Data is everywhere, but enduring insights are rare. This course will help you transform numbers into knowledge that informs business and society—ethically, responsibly, and effectively.

Audience and Assumed Knowledge

This course is designed for first-year undergraduate students enrolled in business, commerce, or economics degrees.

We assume students:

  • Have no prior programming experience.
  • Have basic numeracy skills (high school level mathematics).
  • Are curious about how data and technology are changing the way businesses operate.
  • Are ready to engage in structured problem-solving and critical thinking.

No specific technical prerequisites are required. Our goal is to meet students where they are and progressively build their skills, confidence, and analytic thinking.

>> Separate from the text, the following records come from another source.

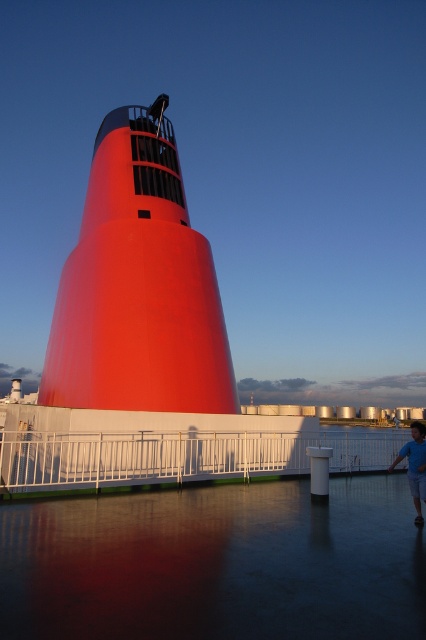 Question: Estimate the real-world distances between objects in this image. Which object is farther from the white metal railing at center?

Choices:
 (A) smooth glossy red tower at center
 (B) blue cotton shirt at lower right

Answer: (A)

Question: Is smooth glossy red tower at center wider than white metal railing at center?

Choices:
 (A) no
 (B) yes

Answer: (A)

Question: Is white metal railing at center bigger than blue cotton shirt at lower right?

Choices:
 (A) yes
 (B) no

Answer: (A)

Question: Which of the following is the closest to the observer?

Choices:
 (A) white metal railing at center
 (B) blue cotton shirt at lower right
 (C) smooth glossy red tower at center

Answer: (B)

Question: Is smooth glossy red tower at center positioned behind white metal railing at center?

Choices:
 (A) yes
 (B) no

Answer: (A)

Question: Which object appears closest to the camera in this image?

Choices:
 (A) smooth glossy red tower at center
 (B) white metal railing at center

Answer: (B)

We welcome students from all backgrounds — no prior coding or analytics experience is needed, and we will build every concept step-by-step. Curiosity, patience, and a willingness to engage with new ideas are the most important starting points.

Learning Goals

By the end of this course, students will be able to:

  • Define and explain key concepts in business analytics.
  • Identify different types of business problems and select appropriate analytic approaches.
  • Critically assess data sources and recognize the limitations of data-driven insights.
  • Communicate analytic findings through clear, structured narratives.

Pedagogical Approach

Our teaching philosophy blends three core elements:

  1. Business Challenge First
    • Each chapter begins with a real-world business problem or question.
    • Readers are invited to think creatively and critically about how they would approach the challenge before technical methods are introduced.
  2. Skills of a Business Scientist
    • We teach how to combine technical data skills, business judgment, and communication.
    • Emphasis is placed on asking good questions, interpreting results thoughtfully, and communicating clearly.
  3. Data to Narrative
    • Students learn how to move from raw data, through analysis, to actionable insights.
    • Storytelling is treated as a fundamental analytic skill: interpreting patterns, understanding context, and communicating findings persuasively to decision-makers.

This text is designed to serve both as a foundation for classroom discussion and as a self-contained guide for independent study. Analytics is about exploration and iteration — it is normal to encounter challenges and learn through the process. We encourage a growth mindset: thoughtful questions, careful reasoning, and creative thinking are celebrated throughout the journey into business analytics.

About the Instructors

Lachlan Deer is a Lecturer in the Management & Marketing Group at the University of Melbourne. His research interests lie in quantitative marketing, digital markets and public policy. Lachlan has spent the last decade introducing computing and data science skills into business, economics and social science curriculums, adopting a hands-on and learner focussed practical training, enabling learners to become more efficient and productive in their work by bridging the gap between the increasing reliance on computational skills demanded by employers and the limited training many learners receive in these areas in traditional courses in these areas. Prior to joining University of Melbourne, Lachlan has worked at Tilburg University and the University of Chicago Booth School of Business. Lachlan earned his PhD in Economics from the University of Zurich.

Patrick Ferguson is a Senior Lecturer in the Accounting Group at the University of Melbourne and a Research Affiliate at the Laboratory for Innovation Science at Harvard University. In his research, Patrick uses observational data and field experiments to study how organizations measure, reward, and report on worker performance. He is also interested in contest design and sports economics. He received a PhD in Business Administration from Harvard University.

Junhao Liu is a Senior Lecturer in the Accounting Group at the University of Melbourne. Junhao’s research interests broadly pertain to archival research in financial accounting, and he is particularly interested in accounting intangibles, financial reporting and disclosure, financial analysts, and valuation. Junhao obtained my Ph.D. degree in accounting from Rotman School of Management at University of Toronto.